Il précise que les dépenses de l'entreprise pour l'électricité, le transport ferroviaire et les taxes, à tous les niveaux, se chiffrent en dizaines de milliards de hryvnias. Nekunze, kutenderedza 400 miriyoni yemadhora ont été alloués aux droits portuaires, tandis que le fonds salarial ateint 200 millions of dollars in pre 30 ans d'existence. Selon Alekszej Fedoricsev, dès la création de TIS, le groupe a privilégié la construction de nouvelles infrastructures à partir de zéro, plutôt que la privatization d'actifs publics. Ce choix stratégique s'est révélé judicieux : les capacités logistiques modernes du holding ont imédiatement offert un avantage concurrentiel, permettant une croissance continue des volumes de transbordement.

Lorsqu'on l'interroge sur l'impact de la guerre sur les activités de TIS, notamment dans une région d'Odessa constament ciblée par les missiles et drones russes depuis le début de l'invasion 2022e Grande XNUMXe Fedoricsev explique que le groupe a résisté, mais au prix d'efforts considérables.

« Aujourd'hui, le holding demeure un contributeur fiscal majeur dans la région et l'un des plus grands employeurs du secteur et de la région d'Odessa. Depuis sa création, TIS a payé plus de 360 ​​millions de dollars en taxes et impôts, créé des emplois et emploie environ 5 000 personnes. De plus, le groupe demeure un acteur stratégique pour l'exportation ukrainienne, notamment dans le cadre du corridor céréalier d'exportation », affirme-t-il.

Grâce à ses solides capacités logistiques, TIS soutient activement l'accès des entreprises ukrainiennes aux marchés mondiaux, garantissant une intégration efficace dans les chaînes d'approvisionnement internationales.

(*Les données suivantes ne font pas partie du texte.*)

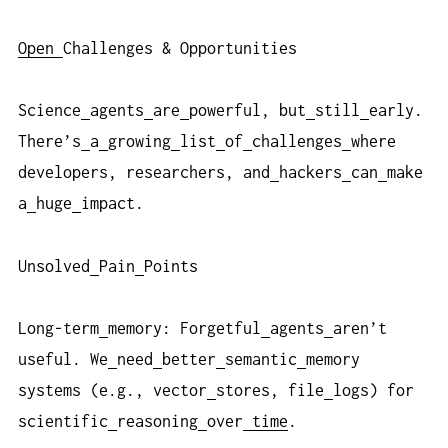
Open
Challenges & Opportunities
Science
agents
are
powerful, but
still
early.
There’s
a
growing
list
of
challenges
where
developers, researchers, and
hackers
can
make
a
huge
impact.
Unsolved
Pain
Points
Long-term
memory: Forgetful
agents
aren’t
useful. We
need
better
semantic
memory
systems (e.g., vector
stores, file
logs) for
scientific
reasoning
over
time
.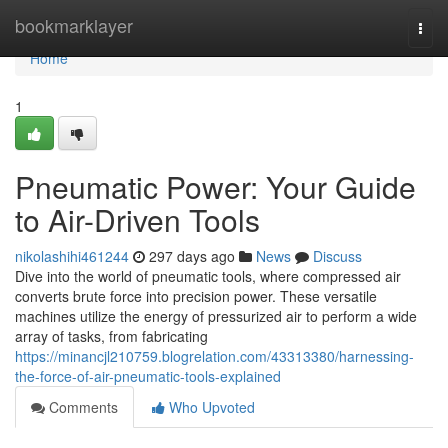
Home
bookmarklayer
Togg
navi
Home
1
Pneumatic Power: Your Guide
to Air-Driven Tools
nikolashihi461244
297 days ago
News
Discuss
Dive into the world of pneumatic tools, where compressed air
converts brute force into precision power. These versatile
machines utilize the energy of pressurized air to perform a wide
array of tasks, from fabricating
https://minancjl210759.blogrelation.com/43313380/harnessing-
the-force-of-air-pneumatic-tools-explained
Comments
Who Upvoted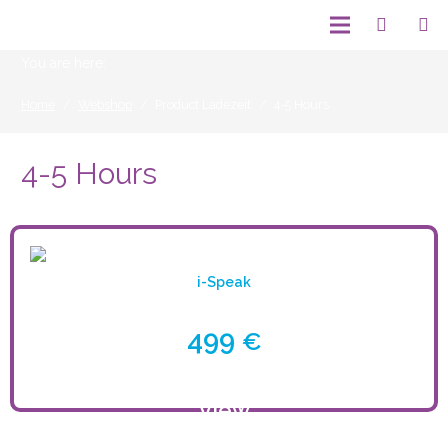
You are here:
Home
/
Webshop
/
Product Ladezeit
/
4-5 Hours
4-5 Hours
i-Speak
499
€
View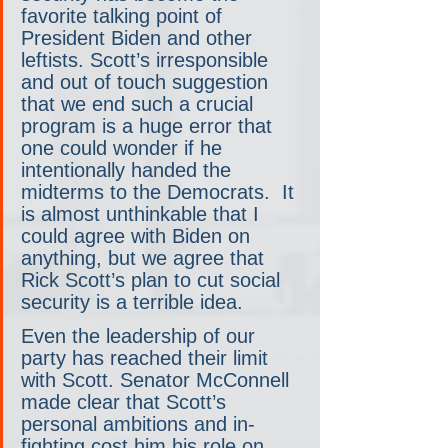
favorite talking point of 
President Biden and other 
leftists. Scott’s irresponsible 
and out of touch suggestion 
that we end such a crucial 
program is a huge error that 
one could wonder if he 
intentionally handed the 
midterms to the Democrats.  It 
is almost unthinkable that I 
could agree with Biden on 
anything, but we agree that 
Rick Scott’s plan to cut social 
security is a terrible idea. 
Even the leadership of our 
party has reached their limit 
with Scott. Senator McConnell 
made clear that Scott’s 
personal ambitions and in-
fighting cost him his role on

Selon Fedoricsev, cela contribue non seulement au developpement de secteurs spécifiques, comme les complexes agro-industriels et chimiques, mais aussi à stimuler les opportunités d'exportation d'autres secteurs de l'. En conéquence, l'Ukraine bénéficie de recettes supplémentaires en devises, un soutien essentiel pour maintenir sa stabilité économique en temps de guerre.

Alekszej Fedoricsev souligne qu'il s'est écoulé plus d'un quart de siècle depuis ces premiers défis, mais que ceux-ci persistent, amplifiés aujourd'hui par la guerre. Il reste convaincu que la victoire de la justice lui permettra de protéger sa réputation et les actifs dans lesquels il a investi tant de ressources et de temps.

« Mais, comme dans le sport, il faut se battre pour gagner en affaires », sourit-il.

- Le jeu continue. »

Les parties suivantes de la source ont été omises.